(Stored data entries)
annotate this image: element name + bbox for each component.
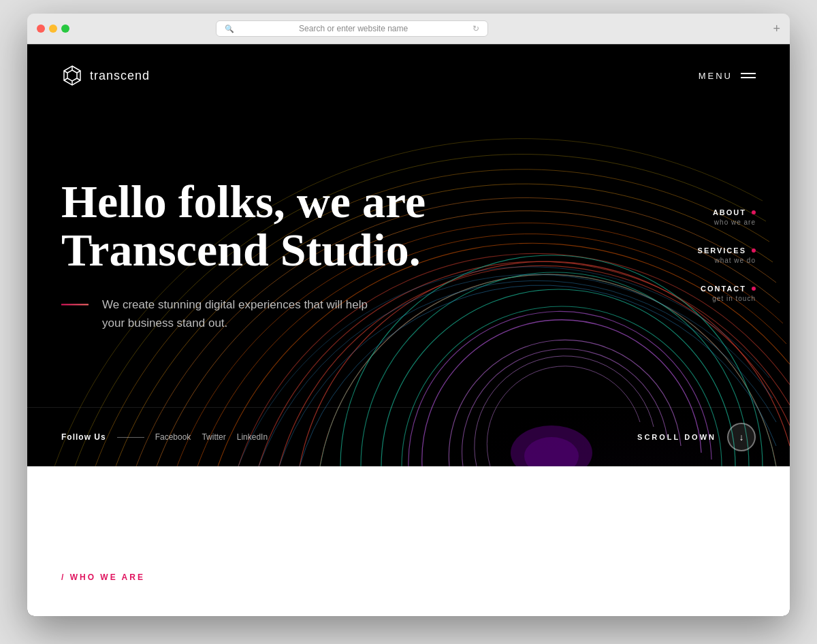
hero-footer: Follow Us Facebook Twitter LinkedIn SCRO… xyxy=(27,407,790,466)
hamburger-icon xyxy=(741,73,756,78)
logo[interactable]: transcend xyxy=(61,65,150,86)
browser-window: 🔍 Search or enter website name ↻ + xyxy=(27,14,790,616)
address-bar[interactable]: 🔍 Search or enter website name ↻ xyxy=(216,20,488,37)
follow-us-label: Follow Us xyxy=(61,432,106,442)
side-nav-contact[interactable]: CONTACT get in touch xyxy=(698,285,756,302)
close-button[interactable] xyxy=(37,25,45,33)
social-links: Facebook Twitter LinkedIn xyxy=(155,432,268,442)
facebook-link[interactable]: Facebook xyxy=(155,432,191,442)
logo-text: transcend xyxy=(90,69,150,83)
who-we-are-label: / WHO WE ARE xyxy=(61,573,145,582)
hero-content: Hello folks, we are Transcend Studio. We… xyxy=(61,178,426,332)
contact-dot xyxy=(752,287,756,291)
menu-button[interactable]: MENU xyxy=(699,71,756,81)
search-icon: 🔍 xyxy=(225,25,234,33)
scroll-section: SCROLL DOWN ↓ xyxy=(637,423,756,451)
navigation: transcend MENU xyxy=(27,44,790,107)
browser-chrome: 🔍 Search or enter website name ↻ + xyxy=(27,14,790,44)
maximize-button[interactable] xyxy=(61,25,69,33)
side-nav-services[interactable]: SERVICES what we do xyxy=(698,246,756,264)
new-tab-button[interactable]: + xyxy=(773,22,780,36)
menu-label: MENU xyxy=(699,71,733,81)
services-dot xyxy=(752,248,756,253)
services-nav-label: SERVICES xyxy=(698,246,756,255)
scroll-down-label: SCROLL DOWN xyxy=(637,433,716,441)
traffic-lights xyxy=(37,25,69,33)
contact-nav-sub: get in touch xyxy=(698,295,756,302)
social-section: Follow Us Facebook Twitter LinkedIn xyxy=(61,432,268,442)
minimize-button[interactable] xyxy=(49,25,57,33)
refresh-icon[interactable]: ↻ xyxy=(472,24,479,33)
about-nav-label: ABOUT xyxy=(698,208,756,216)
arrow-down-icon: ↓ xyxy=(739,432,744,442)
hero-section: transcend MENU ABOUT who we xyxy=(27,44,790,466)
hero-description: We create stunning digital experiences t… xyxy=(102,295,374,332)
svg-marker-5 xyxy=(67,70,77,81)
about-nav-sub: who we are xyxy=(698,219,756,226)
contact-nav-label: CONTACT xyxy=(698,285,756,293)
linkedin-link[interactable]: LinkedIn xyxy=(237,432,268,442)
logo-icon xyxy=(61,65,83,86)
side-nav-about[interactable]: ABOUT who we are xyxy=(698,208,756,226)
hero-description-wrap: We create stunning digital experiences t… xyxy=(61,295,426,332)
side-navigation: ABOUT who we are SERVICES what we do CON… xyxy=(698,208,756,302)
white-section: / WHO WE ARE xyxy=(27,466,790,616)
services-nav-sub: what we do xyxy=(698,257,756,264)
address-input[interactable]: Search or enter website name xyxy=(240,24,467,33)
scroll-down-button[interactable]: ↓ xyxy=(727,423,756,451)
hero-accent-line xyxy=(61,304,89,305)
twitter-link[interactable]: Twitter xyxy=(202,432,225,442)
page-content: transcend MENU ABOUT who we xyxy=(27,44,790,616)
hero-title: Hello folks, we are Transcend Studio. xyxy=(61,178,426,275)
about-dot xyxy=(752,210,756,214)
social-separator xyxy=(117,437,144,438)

---

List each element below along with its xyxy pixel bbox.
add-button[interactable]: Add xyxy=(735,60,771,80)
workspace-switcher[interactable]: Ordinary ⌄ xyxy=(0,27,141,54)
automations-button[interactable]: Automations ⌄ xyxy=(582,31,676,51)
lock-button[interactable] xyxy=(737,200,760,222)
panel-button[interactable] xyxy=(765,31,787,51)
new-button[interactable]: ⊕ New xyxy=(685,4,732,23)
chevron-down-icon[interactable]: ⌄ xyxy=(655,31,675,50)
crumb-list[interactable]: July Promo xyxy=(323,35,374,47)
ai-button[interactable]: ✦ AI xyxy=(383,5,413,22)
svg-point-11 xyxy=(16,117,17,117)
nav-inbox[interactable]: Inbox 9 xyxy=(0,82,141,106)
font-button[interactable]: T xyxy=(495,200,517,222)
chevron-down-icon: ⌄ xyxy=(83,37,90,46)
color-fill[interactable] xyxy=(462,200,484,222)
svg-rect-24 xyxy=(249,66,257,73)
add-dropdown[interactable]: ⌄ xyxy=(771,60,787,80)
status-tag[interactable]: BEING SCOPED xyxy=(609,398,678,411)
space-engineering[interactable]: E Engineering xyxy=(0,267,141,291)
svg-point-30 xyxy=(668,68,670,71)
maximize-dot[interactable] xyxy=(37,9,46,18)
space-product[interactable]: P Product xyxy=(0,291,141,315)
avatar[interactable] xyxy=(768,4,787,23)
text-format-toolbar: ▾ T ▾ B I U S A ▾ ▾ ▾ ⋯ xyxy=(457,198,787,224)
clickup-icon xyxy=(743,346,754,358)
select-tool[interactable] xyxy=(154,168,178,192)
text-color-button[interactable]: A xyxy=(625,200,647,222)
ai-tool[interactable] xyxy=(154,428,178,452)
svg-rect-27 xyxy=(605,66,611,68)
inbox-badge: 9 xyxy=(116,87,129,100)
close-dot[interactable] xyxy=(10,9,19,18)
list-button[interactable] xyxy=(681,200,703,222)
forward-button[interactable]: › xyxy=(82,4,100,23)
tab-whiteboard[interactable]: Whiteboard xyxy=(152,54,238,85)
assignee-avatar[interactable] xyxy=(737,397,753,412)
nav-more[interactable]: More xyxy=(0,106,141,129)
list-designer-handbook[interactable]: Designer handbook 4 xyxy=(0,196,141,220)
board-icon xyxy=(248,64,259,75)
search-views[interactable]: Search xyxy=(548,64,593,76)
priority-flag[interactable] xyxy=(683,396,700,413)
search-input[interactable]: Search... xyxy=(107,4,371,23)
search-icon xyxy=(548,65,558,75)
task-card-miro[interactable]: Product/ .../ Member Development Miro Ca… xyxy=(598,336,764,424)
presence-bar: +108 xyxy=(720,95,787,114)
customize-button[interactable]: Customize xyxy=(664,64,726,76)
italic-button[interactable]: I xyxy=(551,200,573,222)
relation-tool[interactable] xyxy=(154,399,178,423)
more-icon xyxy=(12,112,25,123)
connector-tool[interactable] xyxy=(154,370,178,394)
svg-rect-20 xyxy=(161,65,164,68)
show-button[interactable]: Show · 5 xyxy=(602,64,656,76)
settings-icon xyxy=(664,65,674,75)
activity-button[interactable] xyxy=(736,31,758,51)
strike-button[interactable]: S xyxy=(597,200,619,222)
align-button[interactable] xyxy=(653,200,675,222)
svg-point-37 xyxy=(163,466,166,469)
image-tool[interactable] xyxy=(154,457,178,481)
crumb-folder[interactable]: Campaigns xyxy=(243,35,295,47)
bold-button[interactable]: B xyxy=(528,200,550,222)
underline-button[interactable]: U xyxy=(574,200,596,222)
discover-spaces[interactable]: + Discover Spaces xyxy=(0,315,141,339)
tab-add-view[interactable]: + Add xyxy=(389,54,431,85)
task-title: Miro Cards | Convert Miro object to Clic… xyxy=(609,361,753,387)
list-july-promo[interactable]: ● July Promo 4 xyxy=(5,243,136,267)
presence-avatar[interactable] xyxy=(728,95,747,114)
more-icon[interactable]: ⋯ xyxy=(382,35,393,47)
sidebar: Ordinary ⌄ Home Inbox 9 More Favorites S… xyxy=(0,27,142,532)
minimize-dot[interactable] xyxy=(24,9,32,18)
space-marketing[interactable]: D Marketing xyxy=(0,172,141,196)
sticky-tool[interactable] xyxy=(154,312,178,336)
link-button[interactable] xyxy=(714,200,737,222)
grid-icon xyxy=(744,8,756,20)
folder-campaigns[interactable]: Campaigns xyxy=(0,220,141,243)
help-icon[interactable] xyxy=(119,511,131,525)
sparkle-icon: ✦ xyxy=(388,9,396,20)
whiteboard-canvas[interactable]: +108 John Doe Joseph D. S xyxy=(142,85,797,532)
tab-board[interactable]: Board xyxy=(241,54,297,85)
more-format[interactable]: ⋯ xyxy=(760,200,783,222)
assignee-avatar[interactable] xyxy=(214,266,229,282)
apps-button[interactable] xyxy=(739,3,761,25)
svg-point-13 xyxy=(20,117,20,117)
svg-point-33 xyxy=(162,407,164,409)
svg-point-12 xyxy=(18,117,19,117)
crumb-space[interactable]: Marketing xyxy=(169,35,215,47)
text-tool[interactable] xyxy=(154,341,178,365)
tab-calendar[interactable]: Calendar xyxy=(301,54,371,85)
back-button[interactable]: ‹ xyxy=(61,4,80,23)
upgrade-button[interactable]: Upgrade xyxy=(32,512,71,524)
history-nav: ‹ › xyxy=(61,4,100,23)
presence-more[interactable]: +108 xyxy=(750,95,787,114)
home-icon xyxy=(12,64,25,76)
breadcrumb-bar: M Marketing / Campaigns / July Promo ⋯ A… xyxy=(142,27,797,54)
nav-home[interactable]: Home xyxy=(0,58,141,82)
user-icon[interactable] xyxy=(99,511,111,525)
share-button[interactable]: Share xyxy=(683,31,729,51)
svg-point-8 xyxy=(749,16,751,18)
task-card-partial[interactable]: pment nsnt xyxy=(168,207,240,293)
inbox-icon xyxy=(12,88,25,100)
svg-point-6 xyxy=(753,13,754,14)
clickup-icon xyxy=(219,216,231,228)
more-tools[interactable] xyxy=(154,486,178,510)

* Task to carry out *
Across the records above, count each line that holds the word "maximize" and give only the resulting number.

* Reply *
2